How to complete this task:
Determine how many lines in the listing hold "surname" and give only that number.

**** Given records ****

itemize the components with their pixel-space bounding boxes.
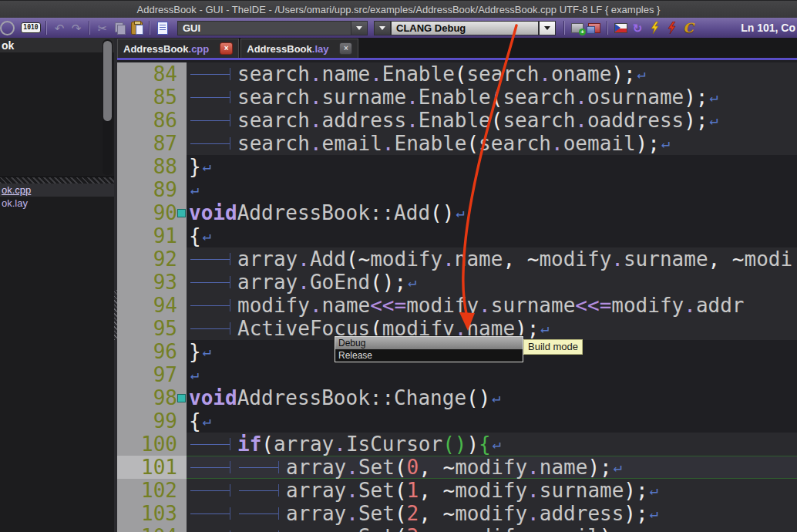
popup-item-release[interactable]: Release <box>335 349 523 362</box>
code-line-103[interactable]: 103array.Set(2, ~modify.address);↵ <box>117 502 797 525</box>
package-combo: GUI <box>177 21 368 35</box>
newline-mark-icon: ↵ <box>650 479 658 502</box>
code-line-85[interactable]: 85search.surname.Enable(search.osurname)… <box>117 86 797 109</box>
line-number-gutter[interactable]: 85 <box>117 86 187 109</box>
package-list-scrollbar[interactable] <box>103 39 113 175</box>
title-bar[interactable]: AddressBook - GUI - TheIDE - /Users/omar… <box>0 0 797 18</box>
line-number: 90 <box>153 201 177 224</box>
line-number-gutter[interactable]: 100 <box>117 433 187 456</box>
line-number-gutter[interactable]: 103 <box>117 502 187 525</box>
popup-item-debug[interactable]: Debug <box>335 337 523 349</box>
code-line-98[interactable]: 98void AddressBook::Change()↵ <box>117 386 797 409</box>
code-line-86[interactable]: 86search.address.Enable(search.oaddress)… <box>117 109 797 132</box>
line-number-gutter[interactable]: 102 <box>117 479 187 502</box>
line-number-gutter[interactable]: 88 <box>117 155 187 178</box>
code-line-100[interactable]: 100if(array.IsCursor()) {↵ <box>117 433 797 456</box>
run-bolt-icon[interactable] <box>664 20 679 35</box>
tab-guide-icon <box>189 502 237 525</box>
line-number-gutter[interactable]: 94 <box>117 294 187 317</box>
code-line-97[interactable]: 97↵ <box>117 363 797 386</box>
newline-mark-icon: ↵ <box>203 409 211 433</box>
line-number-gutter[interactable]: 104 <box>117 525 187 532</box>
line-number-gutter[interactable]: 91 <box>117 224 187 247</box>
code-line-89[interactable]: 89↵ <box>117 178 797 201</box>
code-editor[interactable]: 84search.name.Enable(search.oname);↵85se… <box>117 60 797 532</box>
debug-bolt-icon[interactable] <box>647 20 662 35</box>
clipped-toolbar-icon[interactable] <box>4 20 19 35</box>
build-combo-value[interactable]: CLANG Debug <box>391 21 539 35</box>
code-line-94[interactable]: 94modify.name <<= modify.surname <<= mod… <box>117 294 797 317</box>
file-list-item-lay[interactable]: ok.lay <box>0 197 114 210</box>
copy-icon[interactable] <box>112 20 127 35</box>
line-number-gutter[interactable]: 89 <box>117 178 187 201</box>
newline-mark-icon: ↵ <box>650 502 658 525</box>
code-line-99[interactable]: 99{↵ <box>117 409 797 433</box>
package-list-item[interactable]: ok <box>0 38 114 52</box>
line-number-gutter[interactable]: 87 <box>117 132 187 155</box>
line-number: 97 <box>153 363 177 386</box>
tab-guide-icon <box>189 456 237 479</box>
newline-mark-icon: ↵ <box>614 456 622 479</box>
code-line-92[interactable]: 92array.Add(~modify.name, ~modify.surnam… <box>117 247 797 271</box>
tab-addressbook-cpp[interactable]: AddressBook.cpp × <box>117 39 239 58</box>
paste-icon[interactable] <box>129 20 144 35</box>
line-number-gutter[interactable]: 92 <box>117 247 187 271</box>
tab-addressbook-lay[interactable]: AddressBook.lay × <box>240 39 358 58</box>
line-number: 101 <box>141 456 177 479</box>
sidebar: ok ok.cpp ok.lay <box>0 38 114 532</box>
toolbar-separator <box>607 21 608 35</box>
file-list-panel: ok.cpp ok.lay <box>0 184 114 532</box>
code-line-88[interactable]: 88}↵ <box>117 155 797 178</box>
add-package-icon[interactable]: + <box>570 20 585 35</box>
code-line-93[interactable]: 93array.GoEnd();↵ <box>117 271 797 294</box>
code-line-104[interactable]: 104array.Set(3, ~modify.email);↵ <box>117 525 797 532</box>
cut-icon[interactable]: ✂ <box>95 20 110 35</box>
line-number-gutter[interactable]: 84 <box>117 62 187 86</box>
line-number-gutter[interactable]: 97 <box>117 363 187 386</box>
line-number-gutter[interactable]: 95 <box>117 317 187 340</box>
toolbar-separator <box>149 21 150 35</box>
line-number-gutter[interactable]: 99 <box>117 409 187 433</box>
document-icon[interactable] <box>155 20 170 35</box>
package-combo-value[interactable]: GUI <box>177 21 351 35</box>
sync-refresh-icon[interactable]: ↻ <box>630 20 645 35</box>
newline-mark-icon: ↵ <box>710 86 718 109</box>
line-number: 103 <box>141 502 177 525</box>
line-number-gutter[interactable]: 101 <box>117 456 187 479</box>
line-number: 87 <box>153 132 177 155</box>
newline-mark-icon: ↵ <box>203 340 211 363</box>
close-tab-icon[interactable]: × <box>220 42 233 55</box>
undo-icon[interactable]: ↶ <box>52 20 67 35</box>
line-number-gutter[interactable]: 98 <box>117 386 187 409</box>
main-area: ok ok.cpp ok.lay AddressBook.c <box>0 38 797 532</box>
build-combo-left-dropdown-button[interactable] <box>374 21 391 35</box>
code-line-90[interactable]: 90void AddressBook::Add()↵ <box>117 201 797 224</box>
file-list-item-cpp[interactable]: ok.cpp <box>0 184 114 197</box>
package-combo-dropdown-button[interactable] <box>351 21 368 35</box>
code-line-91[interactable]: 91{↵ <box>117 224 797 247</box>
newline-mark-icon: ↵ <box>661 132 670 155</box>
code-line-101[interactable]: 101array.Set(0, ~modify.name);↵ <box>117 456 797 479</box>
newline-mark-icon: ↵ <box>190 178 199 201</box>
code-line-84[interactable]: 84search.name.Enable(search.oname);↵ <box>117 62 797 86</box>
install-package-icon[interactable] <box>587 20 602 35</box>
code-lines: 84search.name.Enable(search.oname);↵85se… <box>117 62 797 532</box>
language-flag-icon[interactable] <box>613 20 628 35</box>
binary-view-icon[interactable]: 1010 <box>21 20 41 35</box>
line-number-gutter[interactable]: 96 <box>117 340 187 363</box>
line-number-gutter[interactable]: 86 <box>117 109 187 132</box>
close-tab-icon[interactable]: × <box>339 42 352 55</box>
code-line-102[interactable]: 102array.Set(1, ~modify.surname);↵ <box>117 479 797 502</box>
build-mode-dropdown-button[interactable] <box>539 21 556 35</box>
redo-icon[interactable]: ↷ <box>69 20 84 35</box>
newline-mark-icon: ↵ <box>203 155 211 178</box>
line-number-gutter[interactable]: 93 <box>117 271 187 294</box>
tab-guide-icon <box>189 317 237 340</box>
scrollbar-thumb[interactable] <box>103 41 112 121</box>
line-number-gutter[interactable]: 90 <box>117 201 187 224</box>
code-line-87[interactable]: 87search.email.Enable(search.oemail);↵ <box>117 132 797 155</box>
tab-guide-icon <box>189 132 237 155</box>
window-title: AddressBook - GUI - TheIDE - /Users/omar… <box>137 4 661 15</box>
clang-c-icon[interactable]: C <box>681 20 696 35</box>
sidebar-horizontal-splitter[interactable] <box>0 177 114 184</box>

****
**** Given records ****

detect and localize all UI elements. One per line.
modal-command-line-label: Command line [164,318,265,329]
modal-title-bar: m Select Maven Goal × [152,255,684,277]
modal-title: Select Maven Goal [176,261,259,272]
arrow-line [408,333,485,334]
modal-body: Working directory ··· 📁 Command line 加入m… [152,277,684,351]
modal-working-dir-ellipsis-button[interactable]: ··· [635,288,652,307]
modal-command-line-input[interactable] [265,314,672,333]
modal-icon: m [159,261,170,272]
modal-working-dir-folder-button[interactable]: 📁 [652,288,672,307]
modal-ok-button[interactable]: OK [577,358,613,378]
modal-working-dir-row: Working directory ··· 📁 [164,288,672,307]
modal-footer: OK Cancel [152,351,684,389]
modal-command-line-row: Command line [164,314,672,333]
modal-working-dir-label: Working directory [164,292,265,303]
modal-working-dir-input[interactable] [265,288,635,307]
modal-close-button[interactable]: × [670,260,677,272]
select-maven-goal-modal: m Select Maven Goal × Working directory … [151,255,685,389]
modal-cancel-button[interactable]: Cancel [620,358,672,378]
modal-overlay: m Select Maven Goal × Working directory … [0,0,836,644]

****
**** Given records ****

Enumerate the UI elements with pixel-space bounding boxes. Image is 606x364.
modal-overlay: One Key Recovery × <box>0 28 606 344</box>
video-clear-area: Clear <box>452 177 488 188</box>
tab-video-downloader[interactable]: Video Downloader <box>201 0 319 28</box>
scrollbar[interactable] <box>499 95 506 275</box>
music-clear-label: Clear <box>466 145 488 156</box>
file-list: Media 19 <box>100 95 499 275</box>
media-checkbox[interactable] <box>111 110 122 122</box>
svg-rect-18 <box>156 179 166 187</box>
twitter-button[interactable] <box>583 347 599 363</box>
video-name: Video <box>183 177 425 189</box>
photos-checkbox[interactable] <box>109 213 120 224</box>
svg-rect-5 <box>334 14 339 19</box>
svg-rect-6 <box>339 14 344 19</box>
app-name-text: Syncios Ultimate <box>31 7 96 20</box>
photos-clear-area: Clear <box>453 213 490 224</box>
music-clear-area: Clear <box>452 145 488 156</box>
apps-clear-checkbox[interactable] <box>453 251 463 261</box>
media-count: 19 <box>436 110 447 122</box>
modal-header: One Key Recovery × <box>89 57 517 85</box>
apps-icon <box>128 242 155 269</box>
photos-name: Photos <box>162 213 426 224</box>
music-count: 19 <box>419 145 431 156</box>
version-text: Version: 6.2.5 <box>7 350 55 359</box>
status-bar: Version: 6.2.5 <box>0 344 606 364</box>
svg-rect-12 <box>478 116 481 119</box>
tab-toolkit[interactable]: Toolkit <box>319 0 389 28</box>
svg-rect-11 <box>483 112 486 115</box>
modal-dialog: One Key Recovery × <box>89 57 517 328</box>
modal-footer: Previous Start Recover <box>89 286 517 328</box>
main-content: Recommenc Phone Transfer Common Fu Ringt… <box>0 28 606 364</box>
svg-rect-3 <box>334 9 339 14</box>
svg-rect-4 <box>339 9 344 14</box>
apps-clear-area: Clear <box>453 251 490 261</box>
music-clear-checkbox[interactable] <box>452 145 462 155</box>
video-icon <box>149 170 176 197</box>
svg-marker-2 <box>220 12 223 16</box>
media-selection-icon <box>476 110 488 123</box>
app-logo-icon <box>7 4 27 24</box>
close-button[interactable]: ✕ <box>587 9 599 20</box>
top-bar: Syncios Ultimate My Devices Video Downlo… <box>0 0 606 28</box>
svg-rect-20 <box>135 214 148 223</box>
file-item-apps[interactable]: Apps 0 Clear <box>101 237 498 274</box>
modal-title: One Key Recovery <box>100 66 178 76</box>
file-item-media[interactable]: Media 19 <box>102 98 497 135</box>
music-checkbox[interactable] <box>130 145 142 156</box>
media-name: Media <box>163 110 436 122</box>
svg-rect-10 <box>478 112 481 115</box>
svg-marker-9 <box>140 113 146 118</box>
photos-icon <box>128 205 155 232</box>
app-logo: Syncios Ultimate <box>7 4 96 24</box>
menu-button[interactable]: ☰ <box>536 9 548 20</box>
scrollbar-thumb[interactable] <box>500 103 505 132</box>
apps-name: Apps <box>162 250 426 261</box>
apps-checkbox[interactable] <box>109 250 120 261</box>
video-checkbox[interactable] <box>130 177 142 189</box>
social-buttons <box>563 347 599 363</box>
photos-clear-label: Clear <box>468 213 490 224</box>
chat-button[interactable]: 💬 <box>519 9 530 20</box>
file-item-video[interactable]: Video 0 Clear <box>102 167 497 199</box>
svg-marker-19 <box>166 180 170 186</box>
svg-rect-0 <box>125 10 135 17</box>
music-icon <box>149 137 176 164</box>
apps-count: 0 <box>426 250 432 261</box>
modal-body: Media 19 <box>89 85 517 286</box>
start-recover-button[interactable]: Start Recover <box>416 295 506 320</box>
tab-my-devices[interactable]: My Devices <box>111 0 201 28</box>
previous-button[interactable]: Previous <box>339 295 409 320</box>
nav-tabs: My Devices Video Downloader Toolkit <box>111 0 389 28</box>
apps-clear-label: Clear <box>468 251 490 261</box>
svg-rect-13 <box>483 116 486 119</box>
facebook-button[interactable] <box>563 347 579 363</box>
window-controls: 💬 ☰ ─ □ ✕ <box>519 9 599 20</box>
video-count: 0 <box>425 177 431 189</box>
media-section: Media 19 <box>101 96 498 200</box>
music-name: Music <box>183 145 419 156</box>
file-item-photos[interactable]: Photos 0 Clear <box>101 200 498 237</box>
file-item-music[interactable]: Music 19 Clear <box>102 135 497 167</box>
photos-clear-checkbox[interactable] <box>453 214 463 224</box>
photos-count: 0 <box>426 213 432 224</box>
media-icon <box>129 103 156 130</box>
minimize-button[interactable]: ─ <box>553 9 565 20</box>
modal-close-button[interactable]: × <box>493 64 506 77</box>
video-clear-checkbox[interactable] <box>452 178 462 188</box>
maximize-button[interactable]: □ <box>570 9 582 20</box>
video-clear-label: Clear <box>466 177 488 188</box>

****

Reply to the exercise:
3